To talk of a full-scale "conference" is premature. The contacts between the two profoundly hostile delegations, inside a former royal chateau at Rambouillet near Paris sealed from the world by hundreds of French security police, are following the "proximity talks" format, whereby the protagonists gather in separate rooms and Mr Hill shuttles between them conveying their views.

But for all the bitterness born of a savage year-long war which has taken 2,000 lives, the two sides have accepted the 10 principles on which the six-nation Contact Group of leading powers virtually ordered them. This means, Western diplomats said, that Belgrade acknowledges that the province, now part of Serbia, must be granted far greater autonomy.

But it also implies that - in contrast to the demands chanted by 200- odd demonstrators carrying red and black Albanian flags through the streets of Rambouillet - the Kosovo Albanians accept they will not obtain the independence from Yugoslavia they are seeking, at least during the three years the proposed agreement will run.

The 13 Serb/Yugoslav negotiators and 17 Kosovo Albanians have until Saturday to reach broad agreement on the plan drawn up by Mr Hill. If all goes well, they will be allowed a second week to wrap up the details.
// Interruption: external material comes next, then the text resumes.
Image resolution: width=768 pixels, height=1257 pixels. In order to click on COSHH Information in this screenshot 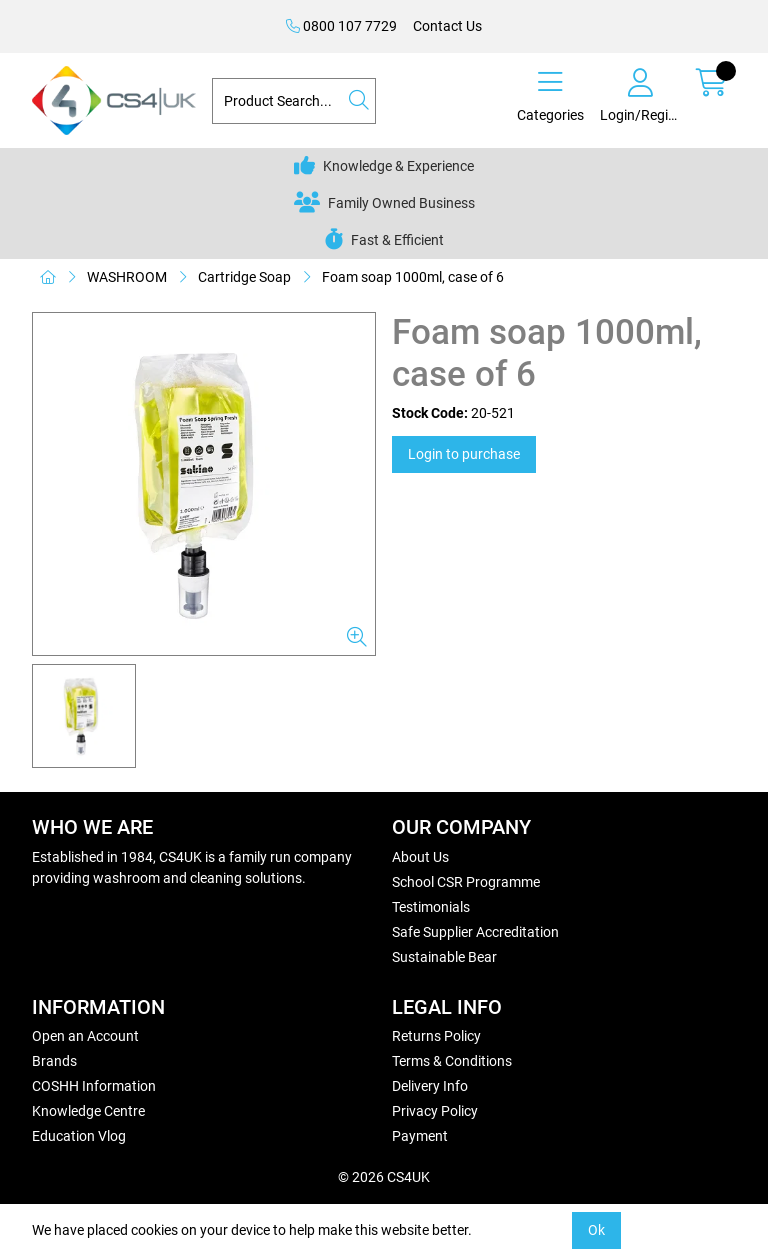, I will do `click(94, 1086)`.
The target completion date is 21 February, after which up to 30,000 Nato troops, 8,000 of them British, will be deployed to keep the peace.

The outward mood at least seems to have changed since Saturday when the formal opening of proceedings by the French President ,Jacques Chirac, was delayed three hours because of the refusal of the Serb authorities to allow five representatives of the Kosovo Liberation Army (KLA) to even leave Pristina for Paris.

Now, however, all participants are not only present but have also managed something unprecedented: a joint declaration, "condemning in the strongest terms" the bombing which killed three people in the province's capital on Saturday evening, presumably in an attempt to derail the Rambouillet talks. Never before have Serbs and ethnic Albanians managed to find such a common voice.

The Hill plan, of which a final draft was being examined by the two sides yesterday, is "80 per cent non-negotiable," according to US officials. But the outstanding points at issue are crucial. They include the exact status of a more autonomous Kosovo, what say - if any - Belgrade will retain over its affairs, and the scope of the Nato peacekeeping operation.

The package calls for a drastic reduction in Yugoslav security troops in Kosovo from the current 10,000, and the disbanding of the KLA with three months. Within nine months, and under strict international supervision, elections will be held for a new Kosovo assembly. However, vast power will be vested in the head of the international monitoring force, meaning that like Bosnia, Kosovo will become a Western protectorate in all but name.

t Thousands marched yesterday behind a cortege of tractors carrying the bodies of nine village men slain last month in a police raid on the village of Racak. In all, 25 ethnic Albanians and one Serb policemen died. Up to 5,000 people marched behind the coffins.